The work “seeks to explore ideas around gender, sexuality, pleasure, performative intimacy, the gaze and dance as labour”.
Structured as an essay of fragments and made for an intimate audience seated in the round, Mira Fuchs proposes itself as an abstracted memoir of the body as a political riddle.”
Ruairi says he and his fellow programmers have been presenting the work of female makers and ‘gender queer’ makers for years.
“I think the larger arts institutions are only starting to follow suit. There is so much strong work being made in Ireland and internationally. We’re keen to develop relationships with these artists, including Cork artists.
“We bring a lot of programmers and stakeholders to the festival over the weekend. It’s really important for us that Cork artists get to have their work seen. It’s not so much about programming a load of ladies just because that’s the fashionable thing to do. We’ve been doing it anyway.”
Rather than “ploughing through issues” that affect women, Ruairi and his colleagues are more interested in highlighting the issues “in an exciting and playful way to move the conversation forward”.

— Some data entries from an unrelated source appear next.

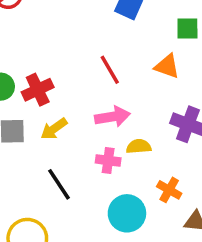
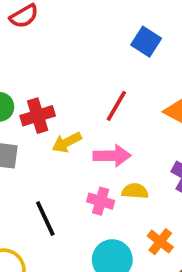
red line: (110, 70) -> (116, 106), turned 52
yellow arrow: (54, 129) -> (67, 142), moved

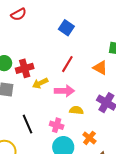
blue square: (146, 42) -> (66, 28), moved
pink cross: (101, 201) -> (57, 125), moved

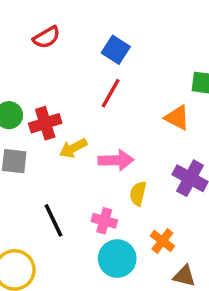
red semicircle: (19, 14) -> (47, 37), moved
red line: (67, 64) -> (111, 93), moved
yellow semicircle: (76, 110) -> (138, 193), turned -80

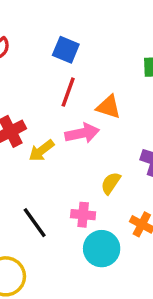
orange triangle: (177, 118) -> (109, 107), moved
pink arrow: (116, 160) -> (82, 133), moved
yellow semicircle: (138, 193) -> (111, 183), turned 30

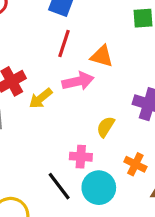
black line: (35, 223) -> (59, 186), moved

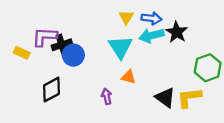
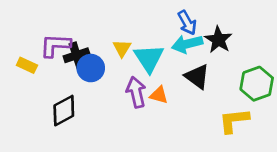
yellow triangle: (126, 17) -> (122, 48), moved
blue arrow: (151, 18) -> (187, 23), turned 54
purple arrow: (107, 96) -> (136, 92), moved, size x1.5
black triangle: (165, 98) -> (197, 77), moved

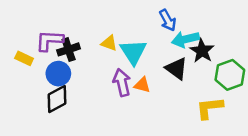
black star: (218, 40) -> (202, 51), moved
cyan arrow: (187, 44) -> (185, 39), moved
yellow triangle: (122, 48) -> (109, 43), turned -42
blue circle: (91, 68) -> (58, 74), moved

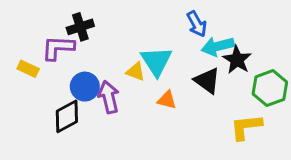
yellow triangle: (109, 43) -> (136, 72), moved
black cross: (69, 49) -> (80, 27), moved
blue circle: (58, 74) -> (85, 87), moved
purple arrow: (122, 82) -> (109, 97), moved

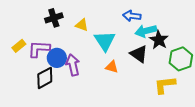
blue arrow: (197, 24) -> (132, 16), turned 126
purple L-shape: (58, 48) -> (39, 49), moved
yellow rectangle: (28, 69) -> (19, 46), turned -64
yellow triangle: (136, 72) -> (82, 25), moved

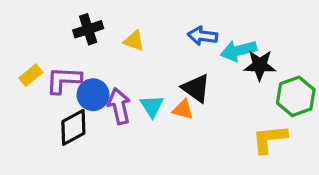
blue arrow: (132, 16) -> (203, 36), moved
black star: (159, 40) -> (260, 65), turned -30
cyan triangle: (105, 41) -> (152, 106), moved, size x0.7
black triangle: (139, 54) -> (196, 88), moved

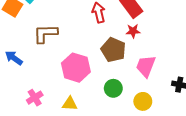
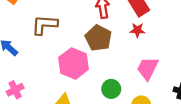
brown pentagon: (113, 50) -> (98, 38), moved
pink cross: (35, 98) -> (15, 90), moved

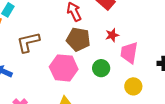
red star: (137, 30) -> (112, 35), moved
green circle: (111, 89) -> (101, 68), moved

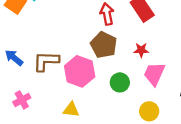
brown L-shape: (28, 42) -> (46, 61), moved

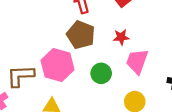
brown L-shape: (46, 61) -> (20, 76), moved

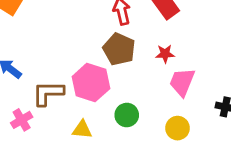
green circle: (101, 73) -> (127, 115), moved

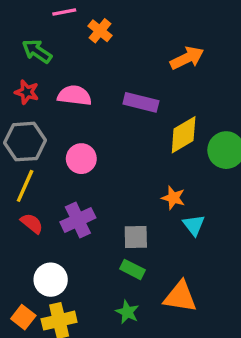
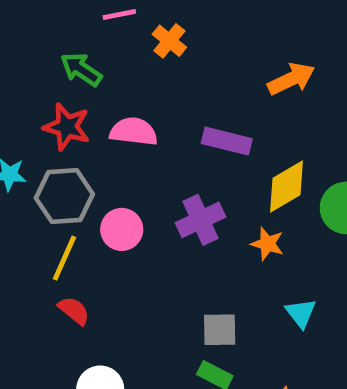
red star: (27, 92) -> (67, 127), size x1.4
pink circle: (81, 159) -> (122, 229), moved
orange star: (173, 198) -> (267, 244), moved
purple cross: (78, 220) -> (201, 220), moved

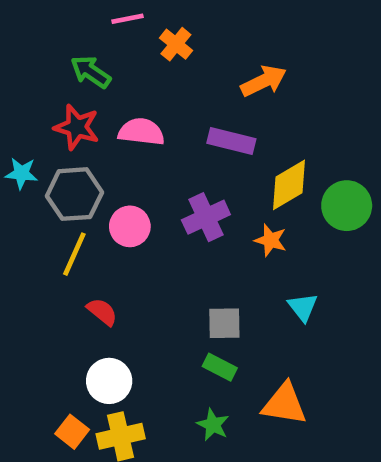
orange arrow: (291, 79) -> (264, 81), moved
red semicircle: (74, 311) -> (102, 312), moved

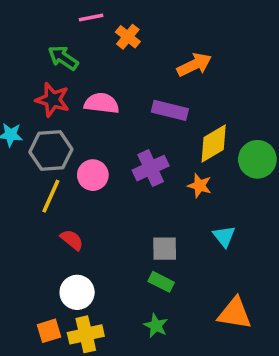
orange triangle: (284, 404) -> (235, 313), moved
orange square: (72, 432) -> (49, 331), turned 35

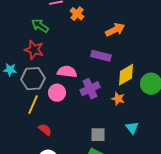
pink semicircle: (102, 103) -> (67, 72), moved

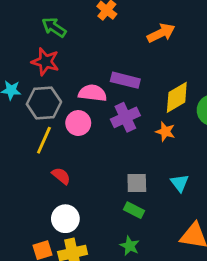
purple rectangle: (101, 56) -> (125, 80), moved
cyan triangle: (132, 128) -> (180, 183), moved

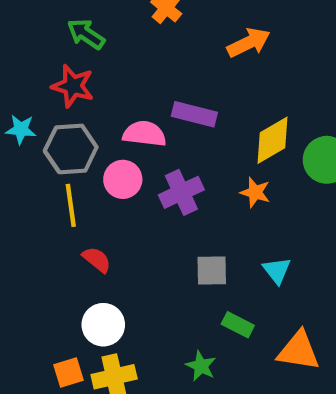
purple cross: (125, 117) -> (181, 192), moved
yellow line: (44, 140) -> (71, 205), turned -32
green rectangle: (134, 210) -> (238, 325), moved

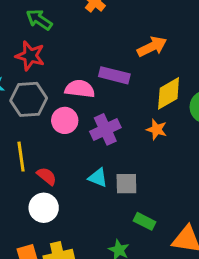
orange arrow: (249, 43) -> (152, 47), moved
yellow line: (71, 205) -> (21, 157), moved
cyan triangle: (277, 270) -> (98, 178), moved, turned -30
white circle: (103, 325) -> (44, 208), moved

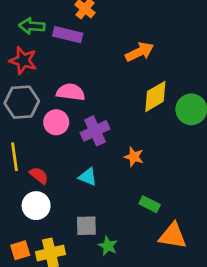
green arrow: (39, 20) -> (32, 26), turned -30
purple rectangle: (114, 75) -> (68, 35), moved
orange star: (157, 129) -> (134, 157), moved
gray square: (126, 184) -> (86, 226), moved
green rectangle: (145, 221) -> (150, 204), moved

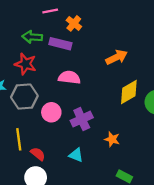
pink semicircle: (71, 92) -> (69, 77), moved

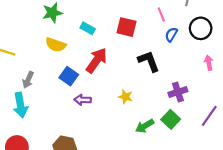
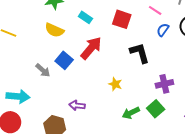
pink line: (161, 15) -> (155, 10), turned -40
gray arrow: (28, 80) -> (43, 70), moved, turned -77
purple arrow: (83, 100) -> (77, 105), moved
cyan arrow: (20, 105) -> (18, 96), moved, turned -80

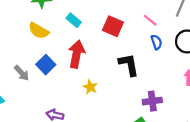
blue semicircle: (163, 30) -> (156, 42), turned 120
red arrow: (91, 48) -> (76, 54), turned -35
yellow star: (115, 84) -> (90, 87), moved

“The work this year is really about how we relate to each other and how we relate to our bodies in a different and interesting way, sometimes with tongue-in-cheek.”
The late art critic, John Berger, has pointed out that only 20 to 30 old masters depict woman as herself rather than a subject of male idealisation or desire. “It’s crazy,” says Ruairi. He points to an artist, Ali Hankins, taking part in the Quartet Block Party who is from Portland in Oregon.

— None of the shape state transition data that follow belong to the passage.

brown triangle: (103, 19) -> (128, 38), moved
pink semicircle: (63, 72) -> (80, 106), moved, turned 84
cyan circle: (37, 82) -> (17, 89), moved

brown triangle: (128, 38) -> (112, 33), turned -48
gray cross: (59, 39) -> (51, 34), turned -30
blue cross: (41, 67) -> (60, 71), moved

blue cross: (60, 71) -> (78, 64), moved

“She fuses dance, theatre and stand-up. She’s interested in desire and the female body in performance and as an object of desire.”
Her project, ‘Now then, a Prologue,’ was made with an all female production company in the US.

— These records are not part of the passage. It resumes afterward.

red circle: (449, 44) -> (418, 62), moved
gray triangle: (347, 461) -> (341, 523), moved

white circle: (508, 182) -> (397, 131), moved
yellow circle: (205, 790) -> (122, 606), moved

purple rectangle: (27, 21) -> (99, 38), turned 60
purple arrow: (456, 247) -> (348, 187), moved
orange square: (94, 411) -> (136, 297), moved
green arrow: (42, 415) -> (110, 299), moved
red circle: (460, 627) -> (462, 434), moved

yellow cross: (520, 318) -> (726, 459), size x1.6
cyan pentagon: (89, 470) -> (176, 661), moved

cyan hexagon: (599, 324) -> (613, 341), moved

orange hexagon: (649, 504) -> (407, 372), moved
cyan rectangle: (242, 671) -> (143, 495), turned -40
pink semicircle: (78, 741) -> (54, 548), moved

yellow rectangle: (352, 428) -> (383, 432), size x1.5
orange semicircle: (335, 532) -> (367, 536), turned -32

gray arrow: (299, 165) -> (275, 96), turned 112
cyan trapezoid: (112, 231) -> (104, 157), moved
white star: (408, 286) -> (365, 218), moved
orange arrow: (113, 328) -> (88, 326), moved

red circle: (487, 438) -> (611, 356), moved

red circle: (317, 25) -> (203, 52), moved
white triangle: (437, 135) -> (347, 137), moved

“All these women are at the forefront of a conversation about what gender identity is on the West Coast of the US. It’s really exciting for me to bring these conversations back to Cork. Gender identity is currently a big issue.” A group of artists from Oakland in California will be performing at the festival. Their piece is called ‘Snake-Talk.’
“They’re working with the idea of what is means to be zany and how women’s bodies are portrayed. They do a really riotous, free and liberated dance. It’s everything you might think of coming from California and radical feminists. They’re interested in how we relate to each other and how we relate to other things in the world. So they’re working with the relationship between us and snakes. It sounds bonkers and I guess it is bonkers.”